During DB2 pureScale install, you must have given the tie-breaker disk device name. It is a good practice to check if that disk was in fact used as a tie-breaker disk or not.

# db2cluster -cm -list -tiebreaker

If the output from the above command is "Operator", the disk was not used for the tie-breaker. You will not see the problem until some hosts fail and the proper failover would not happen as an "Operator" is supposed to interfere.

Run the command to set the tie breaker again.

# db2cluster -cm -set -tiebreaker -disk /dev/dm-0

Where /dev/dm-0 is the tie-breaker disk. In my case, I used a 100MB LUN to be used as a tie-breaker disk. The error probably would show as why the disk was not used as a tie-breaker disk. Please refer to my earlier article for how to check if your storage supports SCSI-3 PR or not.

If your disk is SCSI-3 PR capable and the above command failed, it has something to do the with logic in the code that it could not determine the WWN of the disk. So, you have to use an alternate method to define the tie-breaker disk.

Find out the WWID of the disk (This is also known as UUID of the disk). Run scsi_id command.

On SLES, scsi_id is in /lib/udev. Locate it if your distribution is RedHat.

# WWID=`/lib/udev/scsi_id -g -u /dev/dm-0`
# echo $WWID
360080e500017cd0a00000bce501d3dc4
# db2cluster -cm -set -tiebreaker -disk WWID=$WWID
Configuring quorum device for domain 'db2domain_20130127144636' ...
Configuring quorum device for domain 'db2domain_20130127144636' was successful.

How do you know how many Tie Breakers are defined?

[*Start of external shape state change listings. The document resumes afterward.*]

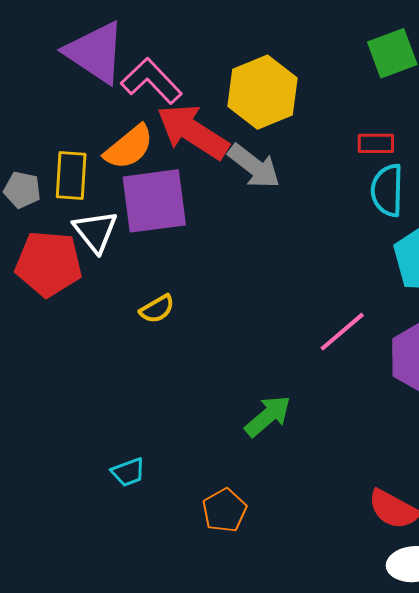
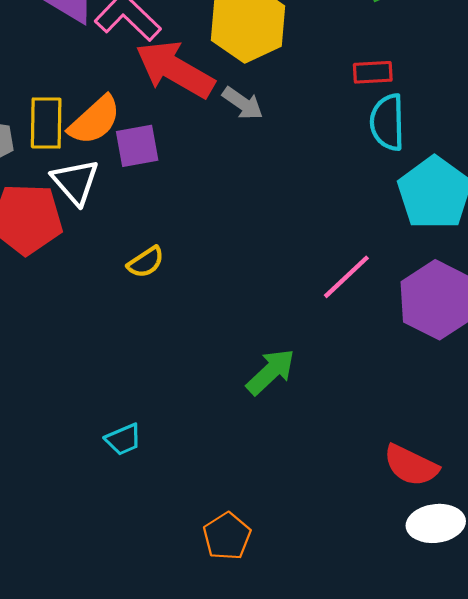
orange semicircle: (129, 147) -> (95, 120), moved
gray arrow: (254, 166) -> (243, 103), size x0.7
purple square: (154, 201) -> (137, 146), size x0.6
orange pentagon: (224, 510) -> (227, 536), moved

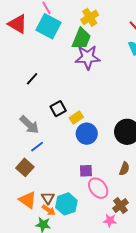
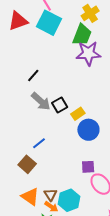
red triangle: (18, 24) -> (18, 21), turned -50
gray arrow: (29, 125) -> (41, 101), moved

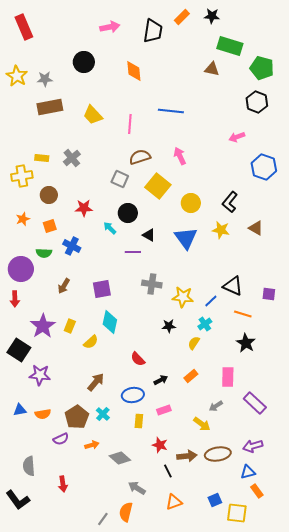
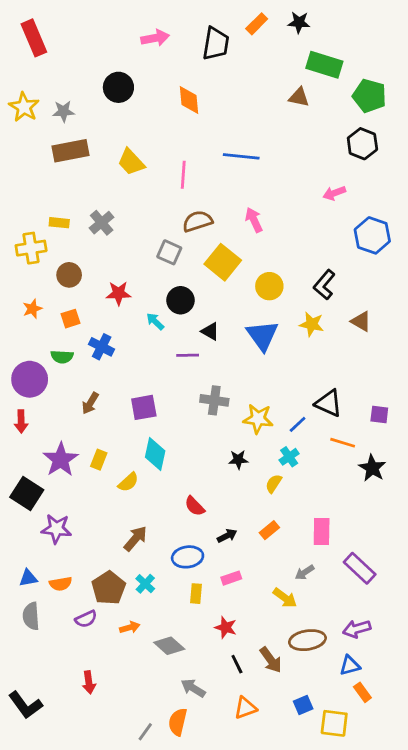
black star: (246, 343) -> (372, 468), moved
brown arrow: (187, 456) -> (271, 660), moved, turned 60
gray semicircle: (29, 466) -> (31, 616), moved

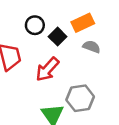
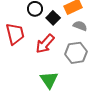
gray hexagon: (80, 98) -> (76, 53), moved

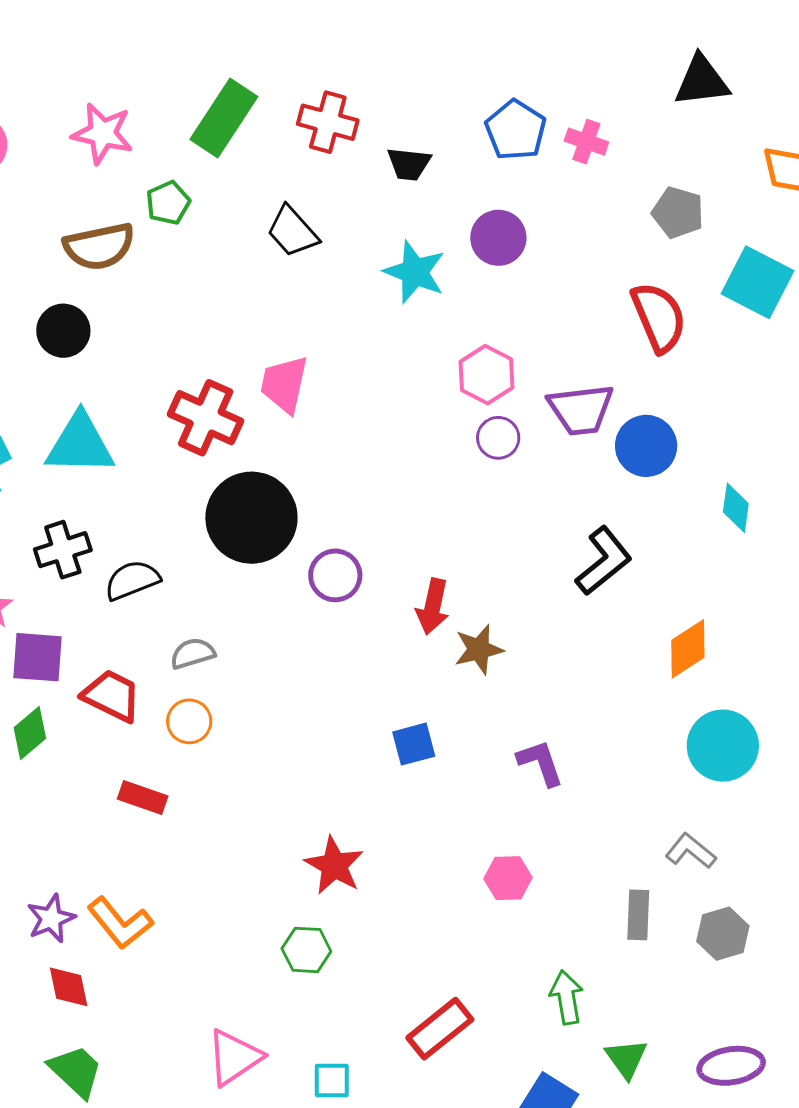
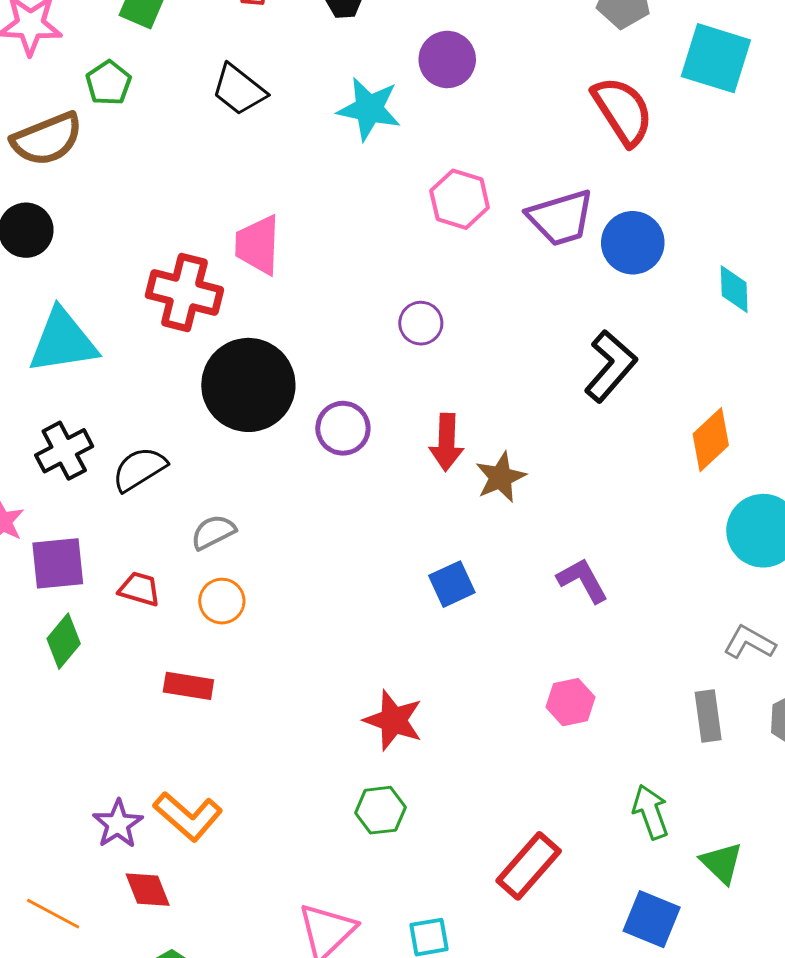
purple circle: (498, 438) -> (421, 323), moved
red trapezoid: (112, 696) -> (139, 589), size x0.7

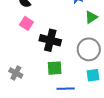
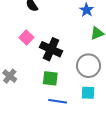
pink square: (26, 23) -> (26, 38), moved

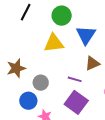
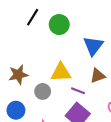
green circle: (62, 16) -> (59, 25), moved
yellow triangle: (54, 43) -> (61, 72), moved
blue circle: (28, 101) -> (16, 110), moved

# lsrsrc -Ab IBM.TieBreaker
Resource Persistent and Dynamic Attributes for IBM.TieBreaker
resource 1:
        Name                = "Fail"
        Type                = "Fail"
        DeviceInfo          = ""
        ReprobeData         = ""
        ReleaseRetryPeriod  = 0
        HeartbeatPeriod     = 0
        PreReserveWaitTime  = 0
        PostReserveWaitTime = 0
        NodeInfo            = {}
        ActivePeerDomain    = "db2domain_20130127144636"
        ConfigChanged       = 0
resource 2:
        Name                = "db2_Quorum_Disk:12_7_59"
        Type                = "SCSIPR"
        DeviceInfo          = "WWID=360080e500017cd0a00000bce501d3dc4"
        ReprobeData         = ""
        ReleaseRetryPeriod  = 0
        HeartbeatPeriod     = 5
        PreReserveWaitTime  = 0
        PostReserveWaitTime = 0
        NodeInfo            = {}
        ActivePeerDomain    = "db2domain_20130127144636"
        ConfigChanged       = 0
resource 3:
        Name                = "Operator"
        Type                = "Operator"
        DeviceInfo          = ""
        ReprobeData         = ""
        ReleaseRetryPeriod  = 0
        HeartbeatPeriod     = 0
        PreReserveWaitTime  = 0
        PostReserveWaitTime = 0
        NodeInfo            = {}
        ActivePeerDomain    = "db2domain_20130127144636"
        ConfigChanged       = 0

How do you know which one is actually used?

# lsrsrc -c IBM.PeerNode
Resource Class Persistent Attributes for IBM.PeerNode
resource 1:
        CommittedRSCTVersion     = ""
        ActiveVersionChanging    = 0
        OpQuorumOverride         = 0
        CritRsrcProtMethod       = 1
        OpQuorumTieBreaker       = "db2_Quorum_Disk:12_7_59"
        QuorumType               = 0
        QuorumGroupName          = ""
        Fanout                   = 32
        OpFenceGroup             = "gpfs_grp"
        NodeCleanupCommand       = "/usr/sbin/rsct/sapolicies/db2/hostCleanupV10.ksh"
        NodeCleanupCriteria      = "Enable,RetryCount=10,RetryInterval=30000,Parms= 1 DB2 0 CLEANUP_ALL"
        QuorumLessStartupTimeout = 120

The OpQuorumTieBreaker shows the name of the actual tie breaker used.